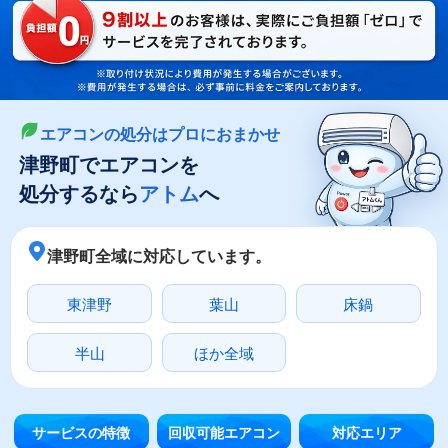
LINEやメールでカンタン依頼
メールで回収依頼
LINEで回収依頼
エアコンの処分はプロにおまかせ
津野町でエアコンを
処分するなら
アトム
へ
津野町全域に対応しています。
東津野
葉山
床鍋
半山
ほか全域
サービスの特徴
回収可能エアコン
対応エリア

* * *

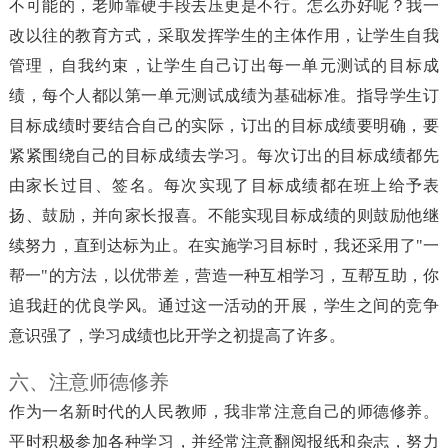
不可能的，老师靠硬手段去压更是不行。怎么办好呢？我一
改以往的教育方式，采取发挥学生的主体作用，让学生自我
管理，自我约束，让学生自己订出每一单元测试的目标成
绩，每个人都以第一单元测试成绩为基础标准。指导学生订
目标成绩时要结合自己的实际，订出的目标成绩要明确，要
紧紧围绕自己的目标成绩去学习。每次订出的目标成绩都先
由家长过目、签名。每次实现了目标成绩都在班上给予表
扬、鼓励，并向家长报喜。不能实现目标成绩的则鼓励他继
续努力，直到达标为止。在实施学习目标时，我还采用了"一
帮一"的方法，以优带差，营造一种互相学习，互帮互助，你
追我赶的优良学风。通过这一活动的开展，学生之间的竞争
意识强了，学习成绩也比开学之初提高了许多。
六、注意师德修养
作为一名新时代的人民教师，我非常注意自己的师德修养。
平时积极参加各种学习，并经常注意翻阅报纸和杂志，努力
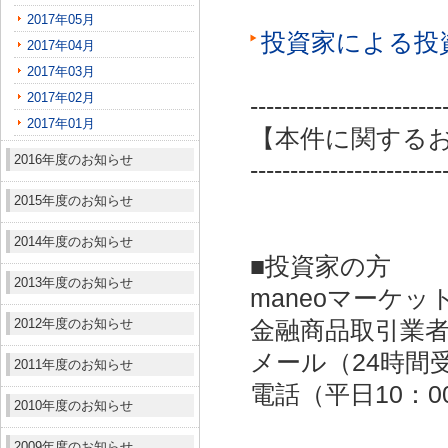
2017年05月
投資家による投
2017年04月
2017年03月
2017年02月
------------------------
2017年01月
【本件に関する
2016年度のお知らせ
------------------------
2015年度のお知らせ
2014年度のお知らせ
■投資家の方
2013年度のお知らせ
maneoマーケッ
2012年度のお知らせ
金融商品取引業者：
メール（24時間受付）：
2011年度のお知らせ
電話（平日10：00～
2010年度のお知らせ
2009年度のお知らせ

...

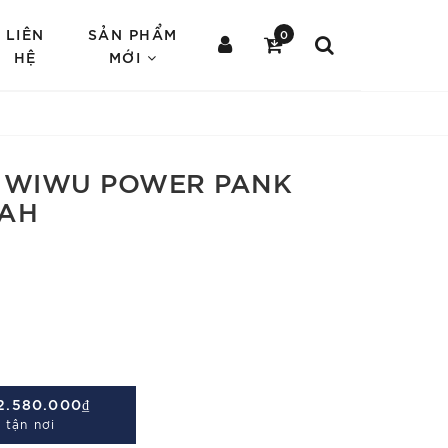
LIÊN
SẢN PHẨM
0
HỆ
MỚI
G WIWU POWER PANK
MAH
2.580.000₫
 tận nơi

WORK TASK: Both the line containing "目标成绩时要结合自己的实际，订出的目标成绩要明确，要" and the line containing "2009年度のお知らせ" above belong in the output, as do the lines between them. Print them exactly, without pictures.

WRITTEN REPLY:
目标成绩时要结合自己的实际，订出的目标成绩要明确，要
紧紧围绕自己的目标成绩去学习。每次订出的目标成绩都先
由家长过目、签名。每次实现了目标成绩都在班上给予表
扬、鼓励，并向家长报喜。不能实现目标成绩的则鼓励他继
续努力，直到达标为止。在实施学习目标时，我还采用了"一
帮一"的方法，以优带差，营造一种互相学习，互帮互助，你
追我赶的优良学风。通过这一活动的开展，学生之间的竞争
意识强了，学习成绩也比开学之初提高了许多。
六、注意师德修养
作为一名新时代的人民教师，我非常注意自己的师德修养。
平时积极参加各种学习，并经常注意翻阅报纸和杂志，努力
2017年05月
投資家による投
2017年04月
2017年03月
2017年02月
------------------------
2017年01月
【本件に関する
2016年度のお知らせ
------------------------
2015年度のお知らせ
2014年度のお知らせ
■投資家の方
2013年度のお知らせ
maneoマーケッ
2012年度のお知らせ
金融商品取引業者：
メール（24時間受付）：
2011年度のお知らせ
電話（平日10：00～
2010年度のお知らせ
2009年度のお知らせ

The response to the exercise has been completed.